The final study assessed the efficacy of lignocaine infusion as a treatment for PDN in challenging cases where conventional treatment had not helped. A total 11 patients participated; 7 patients were referred from the pain clinic (non-PDN group), and 4 were referred from the foot clinic (PDN group). All were given lignocaine infusion as a treatment for chronic pain. Participants from both groups were on multiple pain medications with minimal results. All participants gave consent for participation and filled out a McGill short form (SF) questionnaire before and after lignocaine infusion. The results showed a 33% reduction in the visual analogue pain score after lignocaine infusion in PDN group compared to an 11% reduction in the non-PDN group. The data were statistically significant (P<0.05). Similarly, there was significant (p<0.05) reduction of affective pain score: 41% after lignocaine infusion in PDN group, compared to 21% in non-PDN group. In contrast, no significant difference was seen between groups for the sensory pain score reduction after lignocaine infusion: 23% in PDN group compared to 17% in non-PDN group (P>0.05).
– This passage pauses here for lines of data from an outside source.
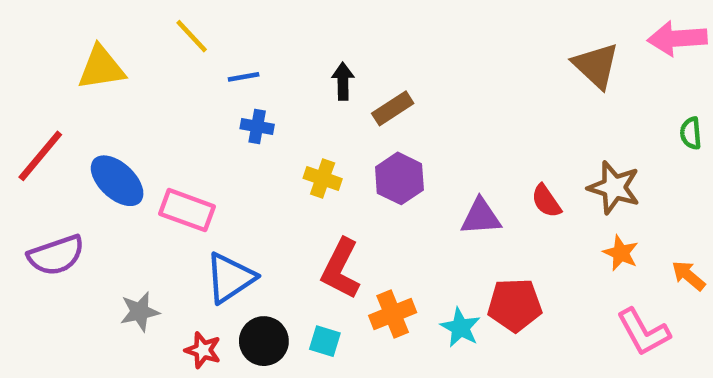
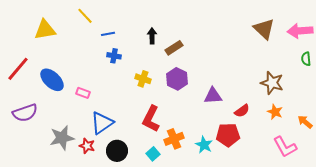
pink arrow: (677, 38) -> (300, 31), moved
red semicircle: (546, 201) -> (242, 111), moved, turned -91
pink rectangle: (187, 210) -> (83, 93), size x0.6
gray star: (140, 312) -> (62, 138), size x1.4
cyan square: (325, 341) -> (153, 154), moved, turned 32
red star: (203, 350) -> (87, 146), moved

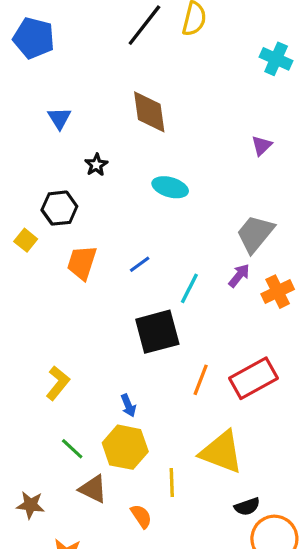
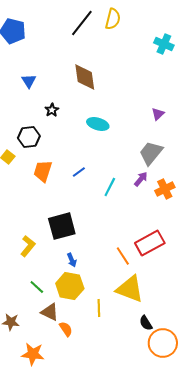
purple triangle: (262, 146) -> (158, 114), moved
black square: (157, 332) -> (62, 226), moved
orange line: (201, 380) -> (123, 256), moved, turned -54
black semicircle: (247, 507) -> (146, 323), turned 77
orange semicircle: (141, 516) -> (66, 329), moved

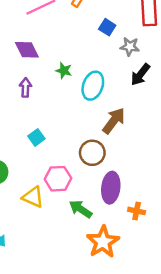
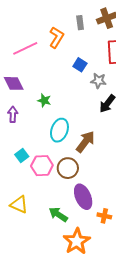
cyan ellipse: (93, 86) -> (59, 130), moved
pink hexagon: (58, 179) -> (42, 166), moved
purple ellipse: (111, 188) -> (83, 197), turned -30

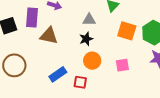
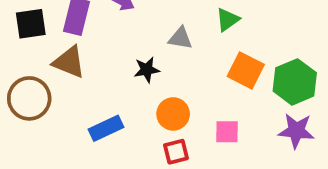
brown triangle: (49, 36) -> (69, 62), moved
black star: (86, 39) -> (147, 70), moved
red square: (80, 82) -> (176, 152), moved, turned -32

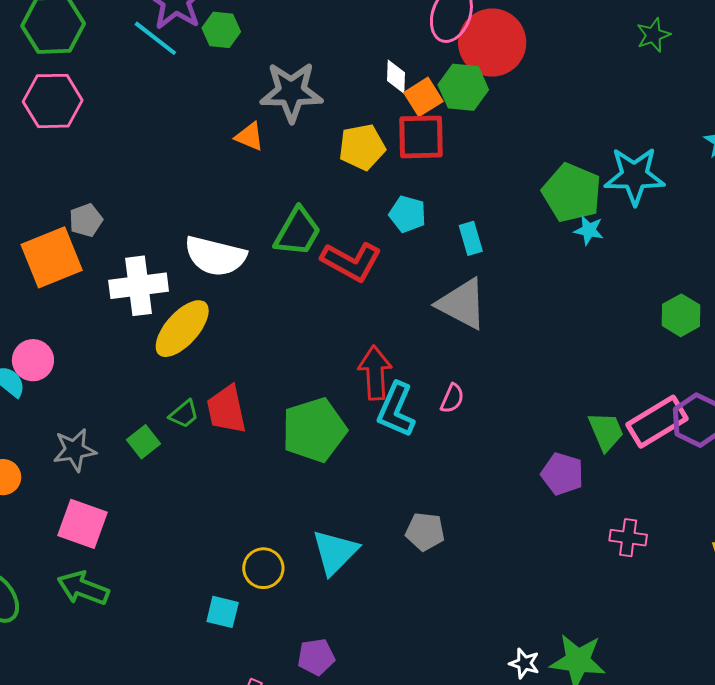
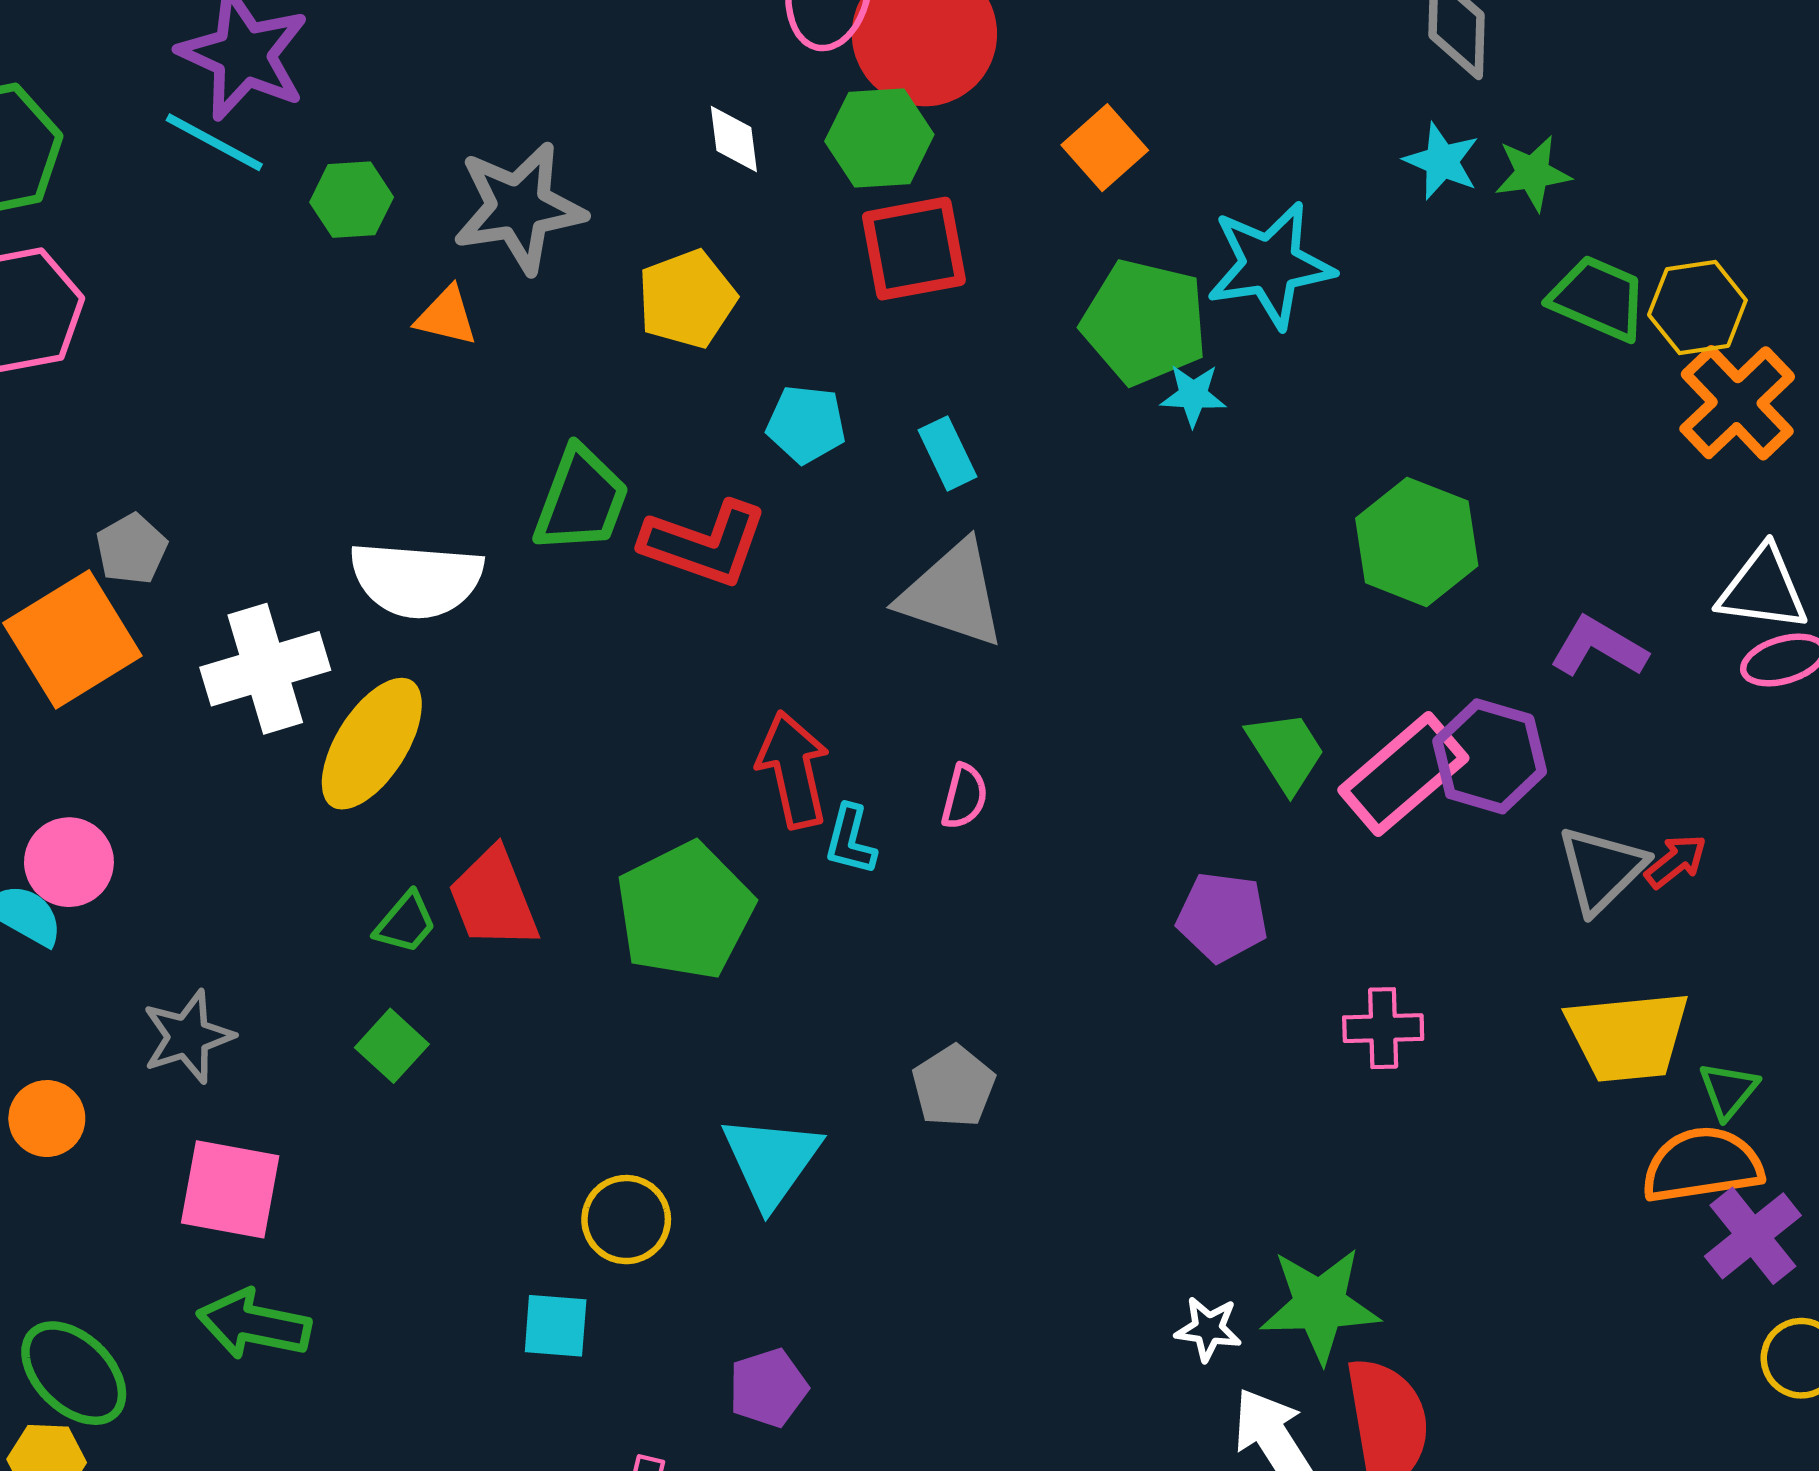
green hexagon: (221, 30) -> (352, 200), moved
orange square: (423, 97) -> (1105, 148), moved
red square: (421, 137) -> (914, 249), moved
green hexagon: (681, 315) -> (1417, 542), size x1.4
cyan L-shape: (396, 410) -> (850, 840), size x0.6
green trapezoid: (606, 431) -> (1286, 751), moved
green square: (144, 442) -> (392, 1046), moved
gray pentagon: (425, 532) -> (954, 1086), turned -30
None of the 11 patients reported adverse effects from the treatment and their observations were within normal limits throughout the lignocaine infusion. Overall, the study showed that lignocaine infusion is effective and safe in reducing the chronic intractable pain when conventional treatments are intolerable or unhelpful. The treatment is also more effective for painful diabetic neuropathy than for other forms of chronic pain.